Warren, a figurehead of the liberal left and popular on late-night TV chat shows for her attacks on Wall Street and income inequality, has been spoken of as a possible presidential contender ever since her barn-storming speech at the Democrat convention in 2012.
She has also attacked an economy that she says is rigged in favour of big business, a message that polls show is popular among the disgruntled middle classes who have seen little recovery in their own wages since the end of the 2007 financial crisis.
"Big corporations hire armies of lobbyists to get billion-dollar loopholes into the tax system and persuade their friends in Congress to support laws that keep the playing field tilted in their favour," Warren writes. "Meanwhile, hard-working families are told they'll just have to live with smaller dreams for their children."
Although Warren was among the 16 female Democrat senators who signed a secret letter last year urging Clinton to run for president, her deeply populist message contrasts with the Clintons' establishment profile and Wall Street ties.
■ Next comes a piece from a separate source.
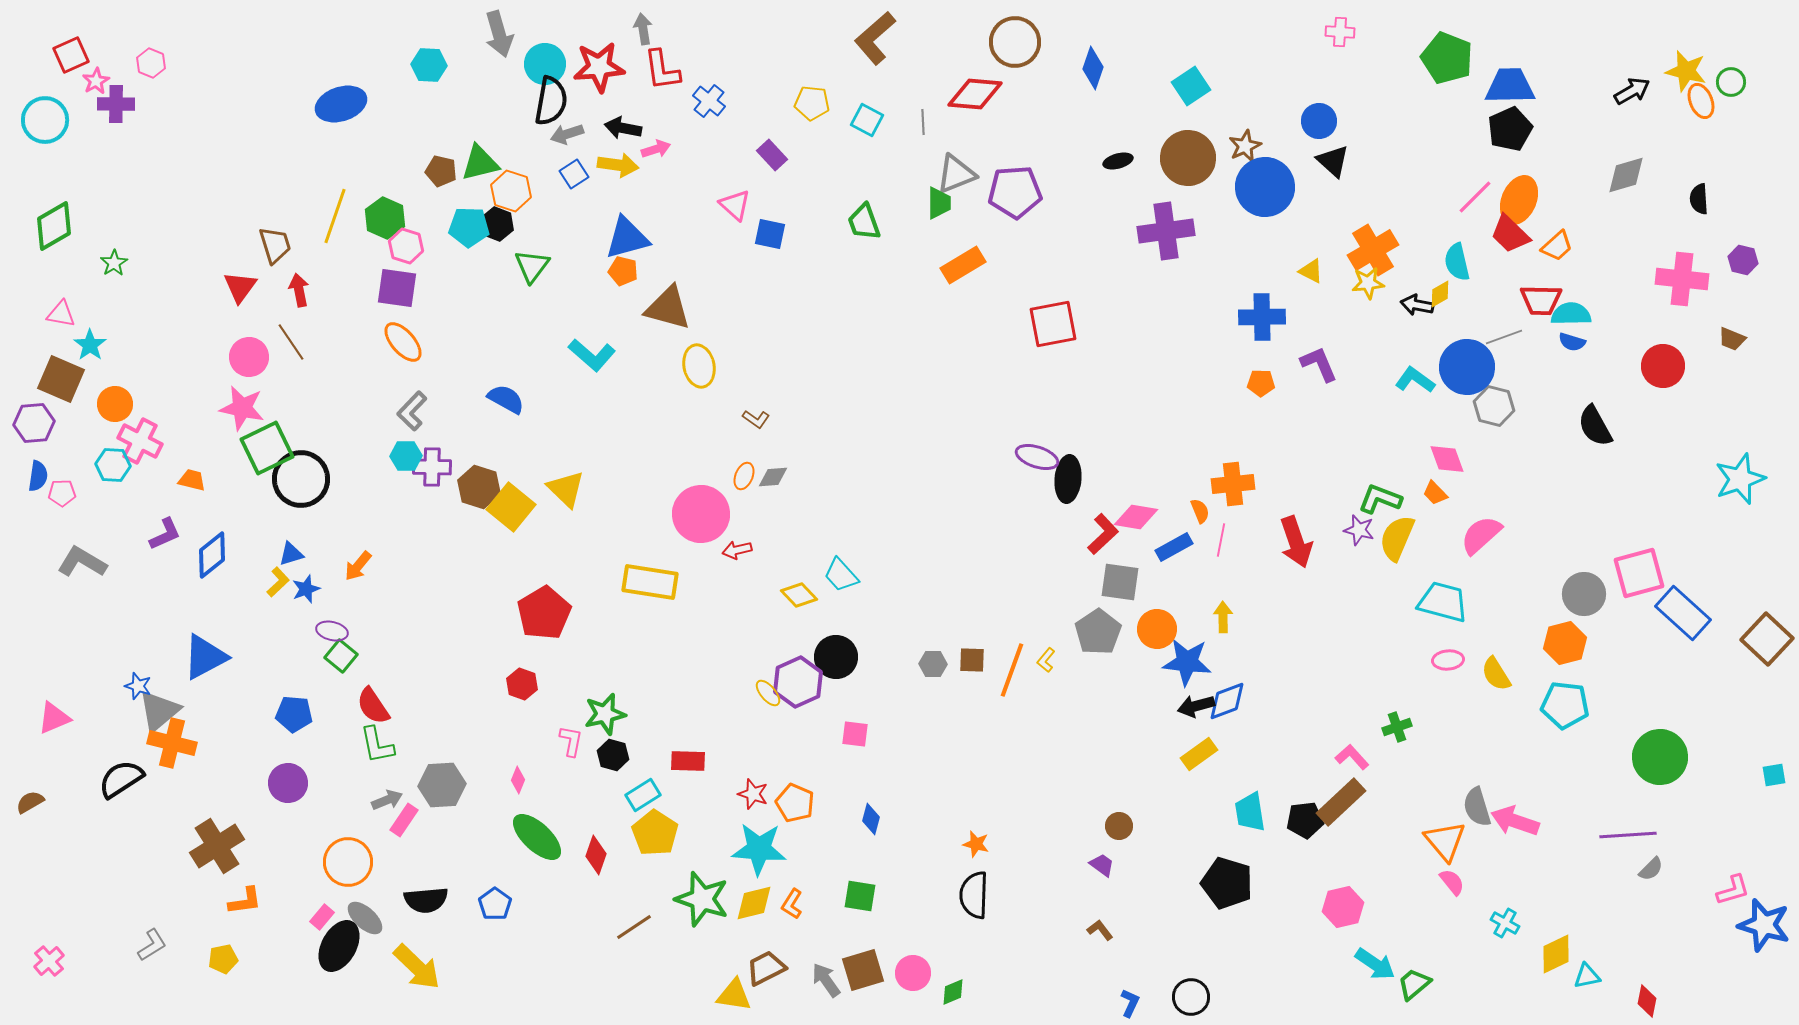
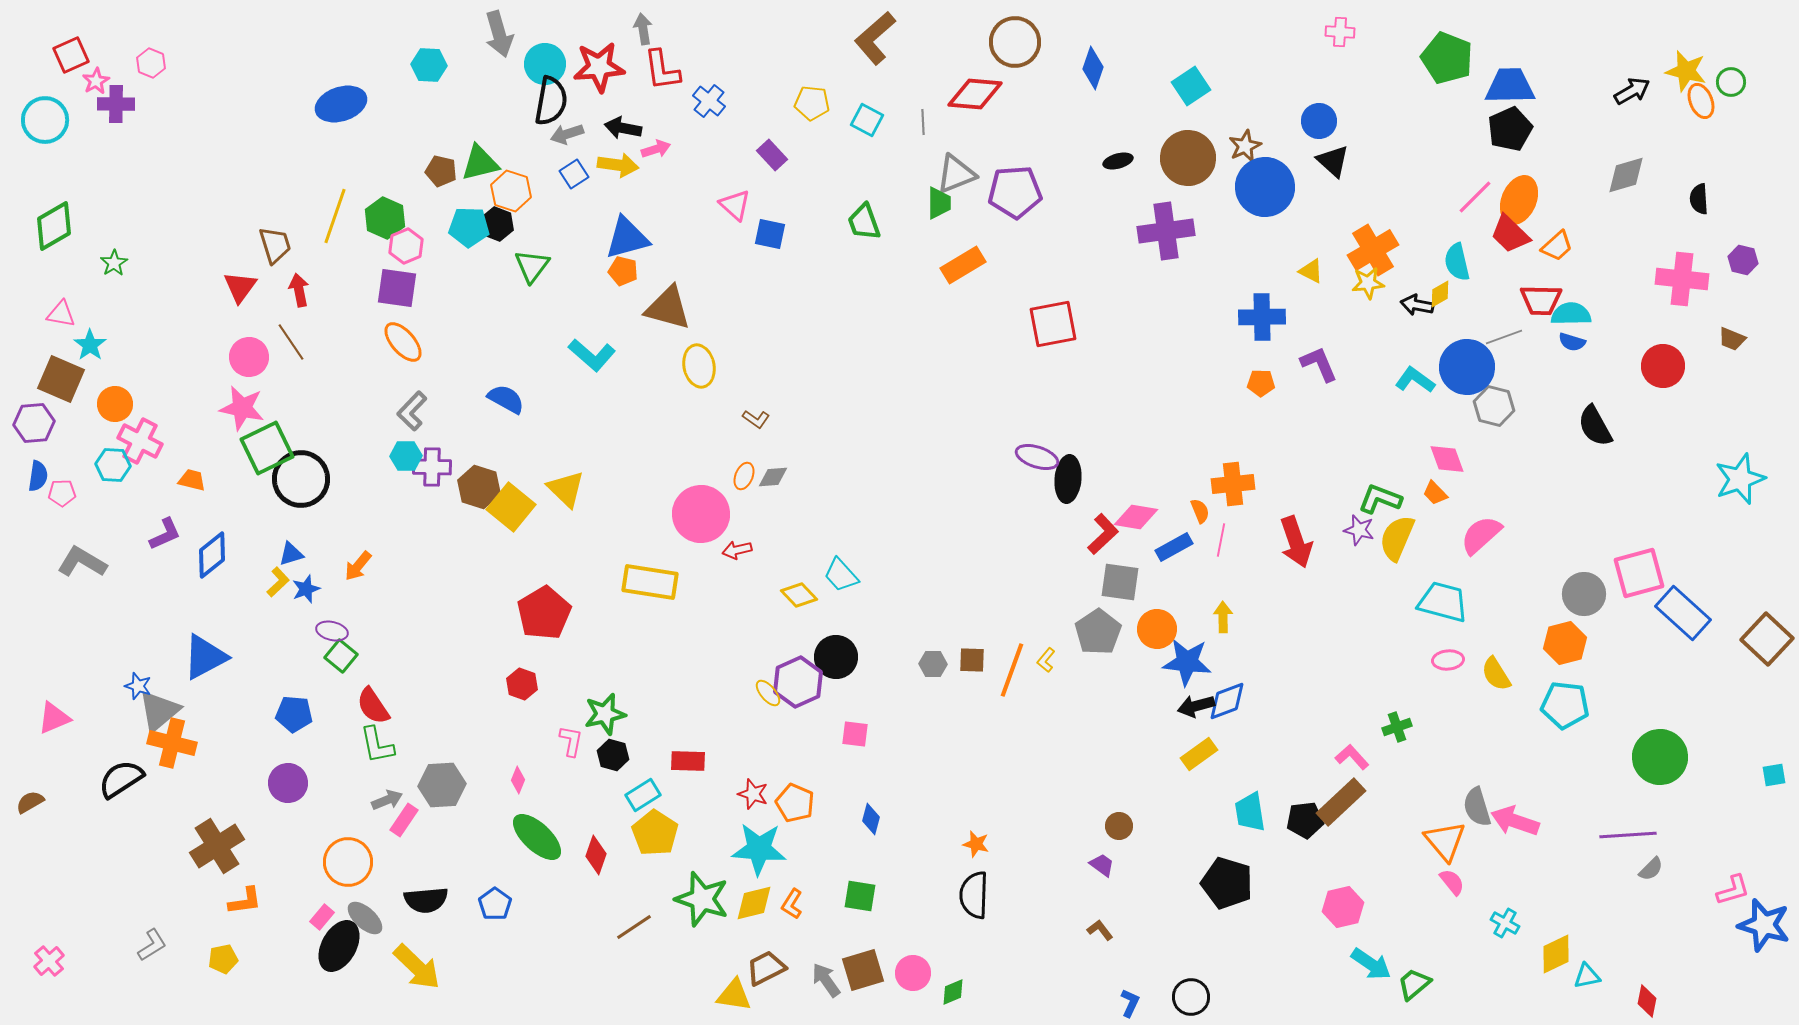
pink hexagon at (406, 246): rotated 20 degrees clockwise
cyan arrow at (1375, 964): moved 4 px left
She has made much of her own tough upbringing as a carpet salesman's daughter who attended government schools, was a waitress at 13, got married at 19 and lived on the "ragged edge" of the American middle classes.
Warren cuts a solo figure in public life, and her family made few appearances on the campaign trail when she ran for the Senate in 2012.
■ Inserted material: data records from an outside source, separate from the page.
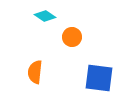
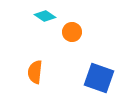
orange circle: moved 5 px up
blue square: rotated 12 degrees clockwise
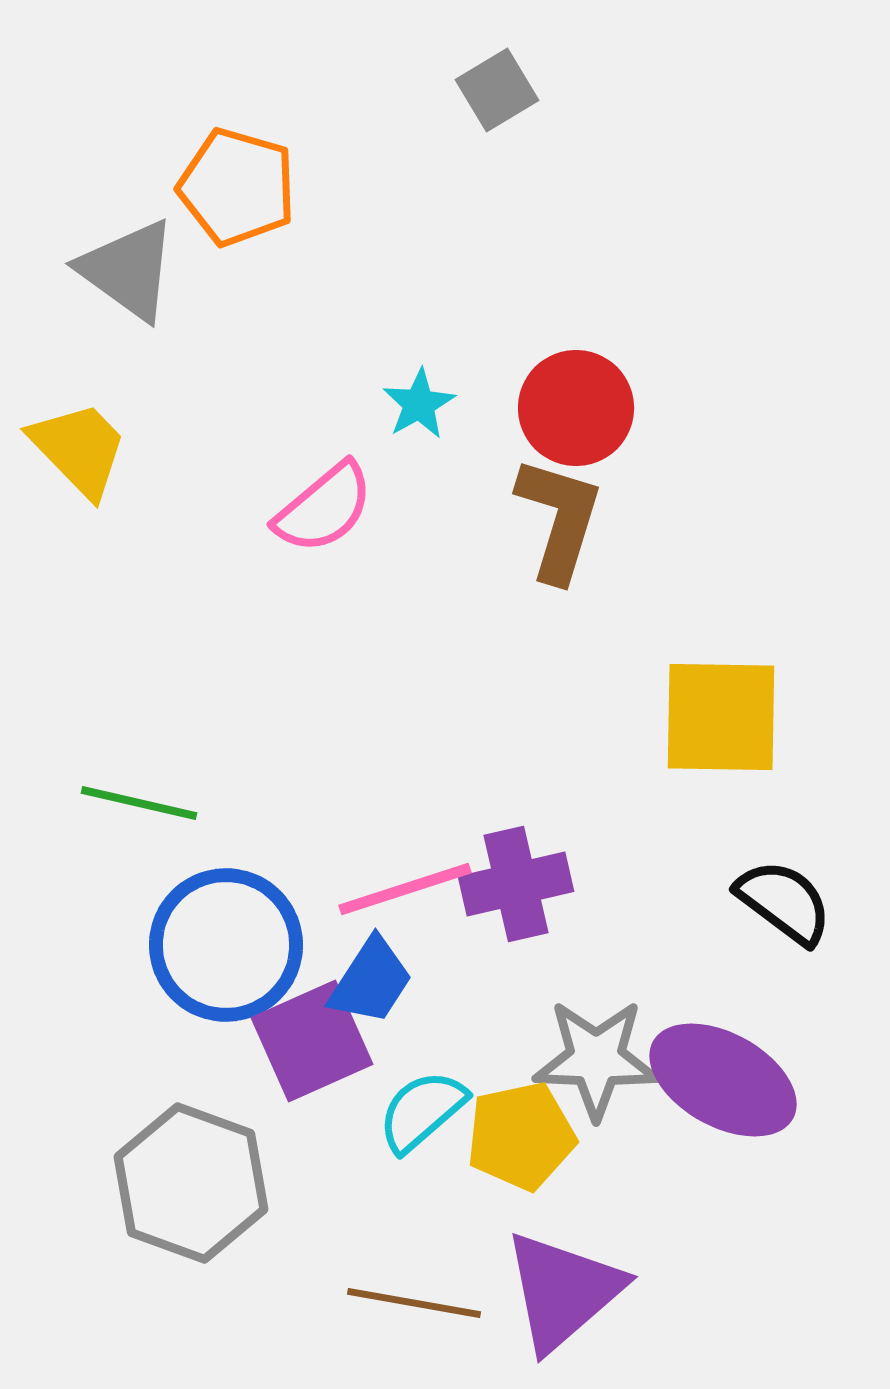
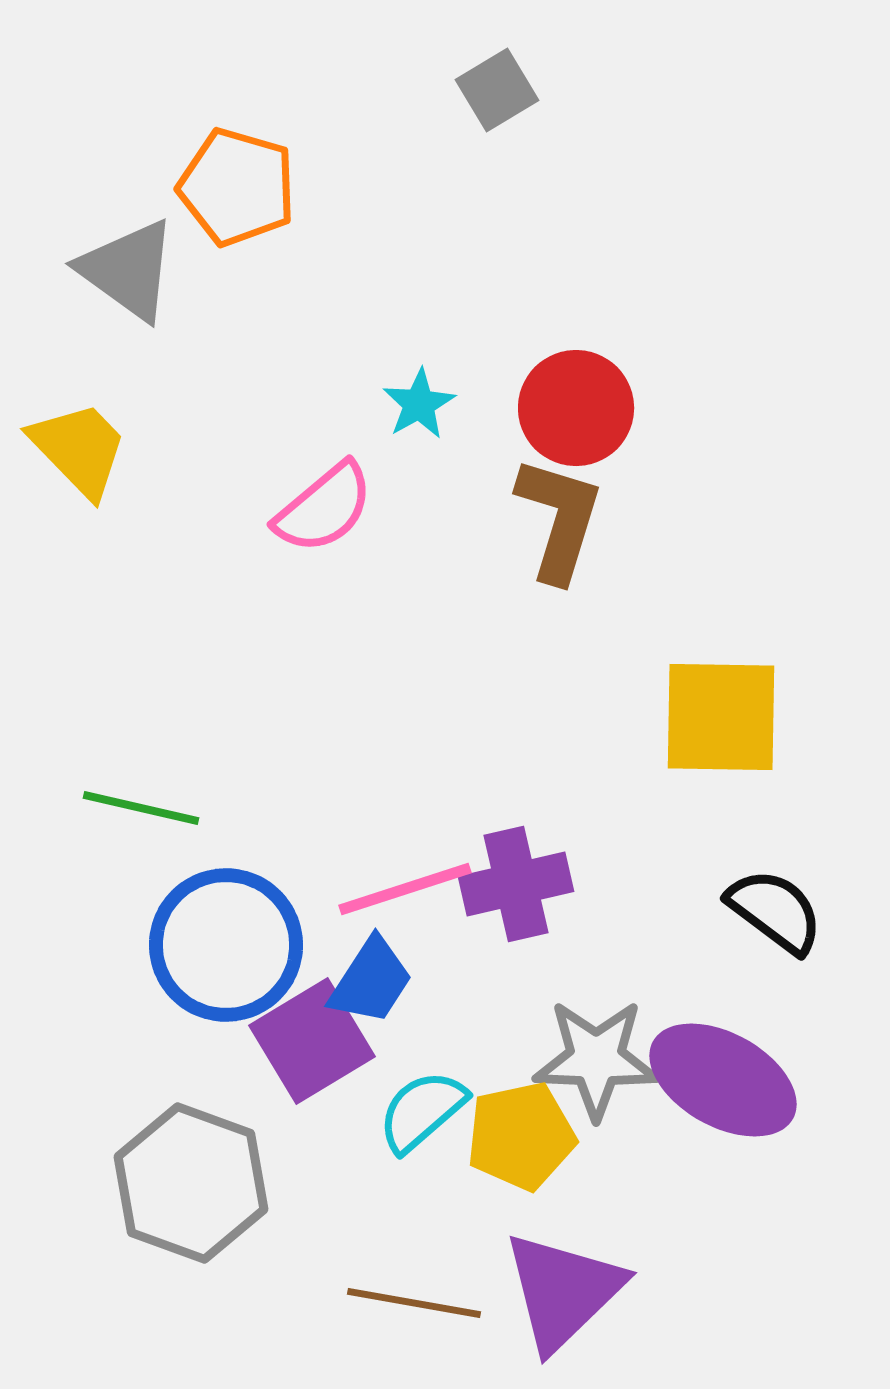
green line: moved 2 px right, 5 px down
black semicircle: moved 9 px left, 9 px down
purple square: rotated 7 degrees counterclockwise
purple triangle: rotated 3 degrees counterclockwise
She has spoken of the difficulties of being a working mother of her two grown-up children from her first marriage to computer engineer Jim Warren, who she started dating in secondary school.
The marriage ended in 1978, but she kept the Warren name when she married Bruce Mann, a law professor at Harvard, in 1980.
Her book has been described by reviewers as a "campaign call to arms" and a "manifesto not-so-subtly announcing a politician's aspirations for higher office".
But Warren has dismissed talk of a presidential bid as the idle chatter of "pundit world" and urged greater focus on core economic issues facing a nation where 95 per cent of income gains between 2009 and 2012 went to the wealthiest 1 per cent.
But still the pundits did chatter, arguing whether Warren - a brilliant fundraiser - might be considering a bid, or was merely keeping her options open in case Clinton decided not to run herself.
Curiously, Noam Scheiber, the conservative New Republic magazine pundit who coined the phrase "Hillary's nightmare", said that after reading Warren's book and noting the favourable way she portrayed Clinton, he had now concluded Warren would not run after all.
Whatever her decision, Clinton remains the front-runner. A Fox News poll last week found 69 per cent of Democrats backed her for the nomination, ahead of Vice-President Joe Biden on 14 per cent and Warren on 6 per cent.
They are numbers that one pro-Clinton strategist waspishly suggested might explain Warren's real strategy: "She's trying to sell some books and keep herself relevant, is my guess. She would be mad to run against Hillary, and she knows it."